A friend of mine made an interesting comment about Elizabeth Maconchy. Admittedly her remarks were based on having heard just a few of her chamber works. She considered that if Maconchy had been a man she would have been in the ‘Top 10’ English composers. I tend to agree with her. How many ‘music lovers’ will have heard her name … far less any of her compositions? Of course this centenary year may be an exception – the Music for Strings and the Four Shakespeare Songs are being performed at this year's Proms. However, note that the former is played at a matinee concert and that neither work appears at the Royal Albert Hall. They have been sidelined to the Cadogan Hall: conveniently pushed to one side as if someone at the ‘Beeb’ does not really want to recognise her craft but feels obliged to note the centenary.

I was first introduced to Maconchy’s music by that great description of London’s river – Proud Thames. This was on the original Lyrita vinyl issued around 1972. Then, as now, I tend to see it in terms of Smetana’s Ma Vlast – although there is an intangible ‘English’ feel to this music. Ironically this work was an entry into the London County Council competition of 1952 for a piece to celebrate the forthcoming Coronation. I am left pondering the possibility of Ken Livingstone sponsoring such an event in these multicultural days: steel drums and Tibetan finger cymbals perhaps? Maconchy wrote that the inspiration for this was ‘the river itself’. She stated that it was meant ‘… to suggest its rapid growth from small beginnings to a great river of sound – from its trickling source among green fields, to London, where the full tide of the life of the capital centres on its river." As I write this review I am high above the Thames near Blackwall Reach – and the memory of her musical tone poem, for such it is, on this misty summer’s day makes for poignant thought. Proud Thames is one of those works that should be in the repertoire, along with Malcolm Arnold’s The Smoke and John Ireland’s London Overture; the reality is that it will probably only receive an occasional airing - if that. It would have made a terrific ‘Last Night’ opener.

The Symphony for Double String Orchestra is in the same league as similar works composed by Sir Michael Tippett and Ralph Vaughan Williams. This is quite definitely a masterpiece. Maconchy titled the work ‘on account of its weight and serious content’. However the formal construction of the piece owes more to Bach’s Brandenburgs rather than to the ‘classical’ symphony.

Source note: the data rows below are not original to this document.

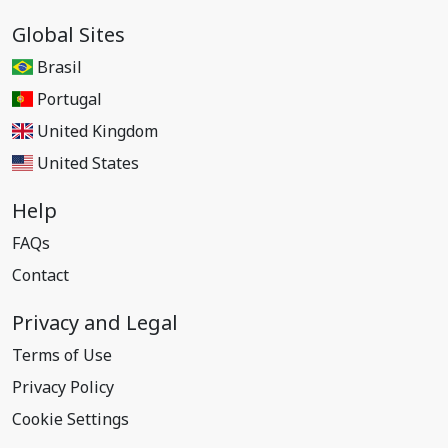
Global Sites
Brasil
Portugal
United Kingdom
United States
Help
FAQs
Contact
Privacy and Legal
Terms of Use
Privacy Policy
Cookie Settings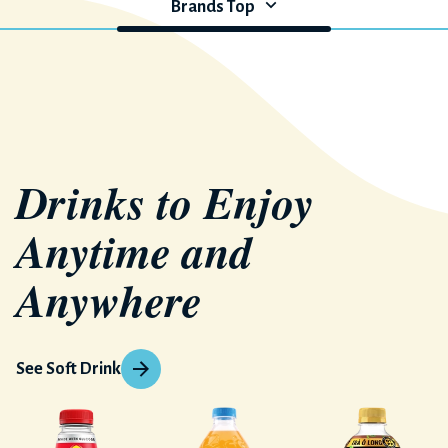
Brands Top
Drinks to Enjoy
Anytime and
Anywhere
See Soft Drink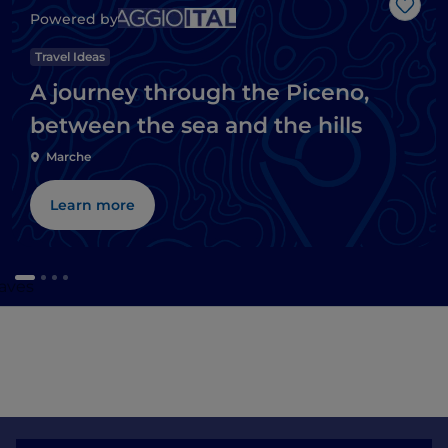
Like
Powered by
Travel Ideas
A journey through the Piceno,
between the sea and the hills
Marche
Learn more
caves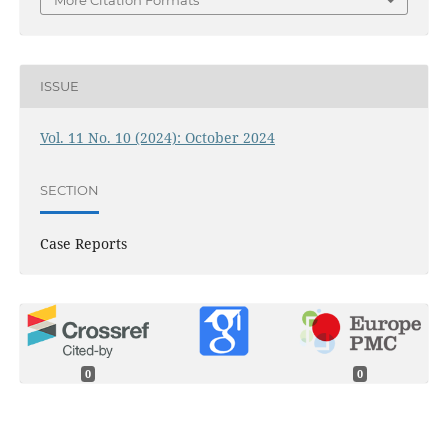
ISSUE
Vol. 11 No. 10 (2024): October 2024
SECTION
Case Reports
0
0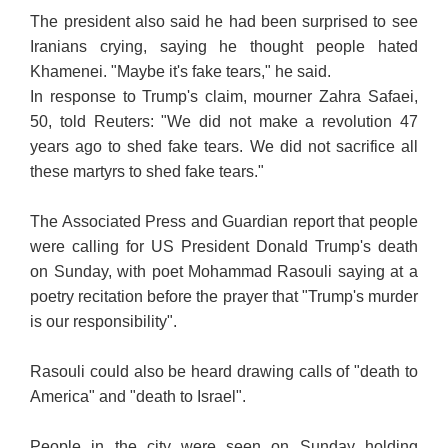
The president also said he had been surprised to see
Iranians crying, saying he thought people hated
Khamenei. "Maybe it's fake tears," he said.
In response to Trump's claim, mourner Zahra Safaei,
50, told Reuters: "We did not make a revolution 47
years ago to shed fake tears. We did not sacrifice all
these martyrs to shed fake tears."
The Associated Press and Guardian report that people
were calling for US President Donald Trump's death
on Sunday, with poet Mohammad Rasouli saying at a
poetry recitation before the prayer that "Trump's murder
is our responsibility".
Rasouli could also be heard drawing calls of "death to
America" and "death to Israel".
People in the city were seen on Sunday holding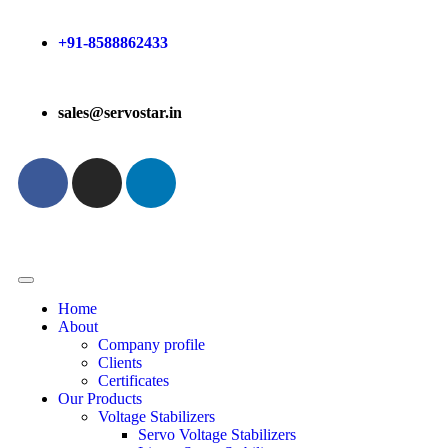
+91-8588862433
sales@servostar.in
Home
About
Company profile
Clients
Certificates
Our Products
Voltage Stabilizers
Servo Voltage Stabilizers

This Symphony is in four well-balanced but strongly contrasting movements. The ‘allegro molto’ opens with an insistent and quite aggressive ‘five note figure’, however this is offset by, as Rob Barnett calls it, a ‘fandango pizzicato’ – quite a ‘pop’ tune! The second movement is the heart of the work. Profoundly intense, the composer scores for an expressive solo violin. The music pushes towards a great climax before subsiding into the reflective opening material. This is one of the great ‘elegies’ of British string music. The ‘scherzo’ is wonderful stuff: it well balances the heart rending ‘lento’. This music is written antiphonally with the two groups of strings engaging in a spirited conversation. Yet it is not the traditional ‘joke’. There are some serious matters to be discussed in these pages. The movement ends with nod to things Gallic - or are they Iberian? The reflective mood of much of this piece is continued in the last movement – a well thought out ‘passacaglia’. This is intense music that is well balanced between a long ‘allegro’ section and a soaring ‘lento.’ One is reminded of a dozen composers – but it is never possible to quite put the finger on them! Originality is the keynote.

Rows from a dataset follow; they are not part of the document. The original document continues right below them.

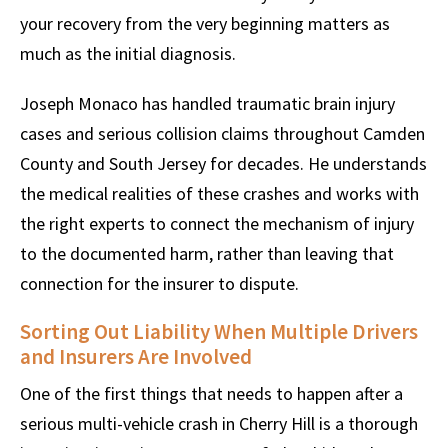
your recovery from the very beginning matters as
much as the initial diagnosis.
Joseph Monaco has handled traumatic brain injury
cases and serious collision claims throughout Camden
County and South Jersey for decades. He understands
the medical realities of these crashes and works with
the right experts to connect the mechanism of injury
to the documented harm, rather than leaving that
connection for the insurer to dispute.
Sorting Out Liability When Multiple Drivers
and Insurers Are Involved
One of the first things that needs to happen after a
serious multi-vehicle crash in Cherry Hill is a thorough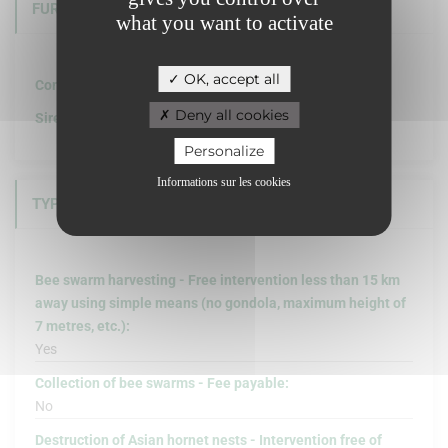
FURTHER INFORMATION
what you want to activate
OK, accept all
Company structure :
Deny all cookies
Siret :
Personalize
Informations sur les cookies
TYPE OF INTERVENTION
Bee swarm harvesting - Free intervention less than 15 km
away using simple means (no gondola, maximum height of
7 metres, etc.):
Yes
Collection of bee swarms - Fee payable:
No
Destruction of Asian hornet nests - Intervention free of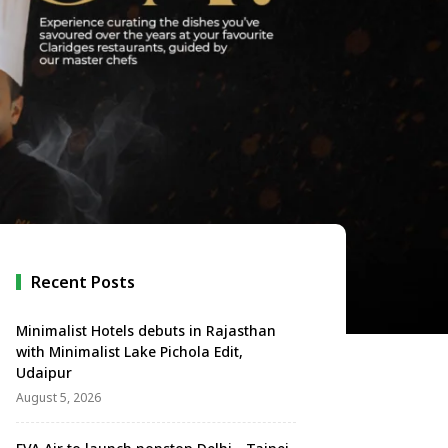
Recent Posts
Minimalist Hotels debuts in Rajasthan
with Minimalist Lake Pichola Edit,
Udaipur
August 5, 2026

This Symphony for Double String Orchestra is a fine work. It is at the same time beautiful, moving, well constructed and challenging. It is so wrong that the vagaries of musical appreciation in this country have consigned it to the vaults of the ‘noted by the musicologists but unheard by the public’ type of music. Thank goodness Lyrita has re-presented this work. Let us hope that somehow it will become established in the repertoire of many orchestras. Yet somehow I feel that this will not be the case.

The Serenata Concertante is perhaps the most challenging work here. I guess that many listeners may not relate to this music in the same way that they would to Proud Thames or even the Symphony. Yet this is engrossing and demanding music that reveals its glories quite gradually. It is not an easy work to describe – but perhaps a musical signpost would be to say that it nods towards the Walton of the Second Symphony or maybe even Alban Berg?

The entire work is full of energy and utilises a small but effective chamber orchestra. Subtle use is made of a variety of percussion instruments. The solo part is certainly not a full blown tour-de-force, however, more is expected of the violinist than would be normal for a ‘concertante’ work. The heart of the work is in the ‘andante.’ The music here becomes transparent: the lightest of touches are used to support the musings of the soloist. The final movement is full of quicksilver energy; however this is interrupted by a slow section leading to a climax before the piece ends quietly with a conversation between the violin and cor anglais. The work was written as a Feeney Trust commission in 1962.

I have never heard the Music for Strings (1983): I understand that this is the first commercial recording of this piece. It was originally composed for the 1983 Proms. Somehow I would be surprised if it has been heard many times since. There are four movements. The tone of the piece is certainly less ‘modern’ than the Serenata. In fact, Maconchy seems to have made a conscious effort to write in a romantic style. Parts of this work are quite gorgeous, with the opening ‘molto moderato’ being the key to the whole piece. The ‘scherzo’ is much lighter weight – much of it being written pizzicato. Yet even here there is a short romantic theme – it could have come straight out of film music! The slow movement is quite sad – the mood being defined by a lugubrious solo viola melody. The finale is completely extrovert. It must be one of the few pieces in which Maconchy picks up on the ‘jazzy’ exuberances of Leonard Bernstein: other critics note the nod to Dag Wirén. A great finish to an excellent, but obviously underrated work.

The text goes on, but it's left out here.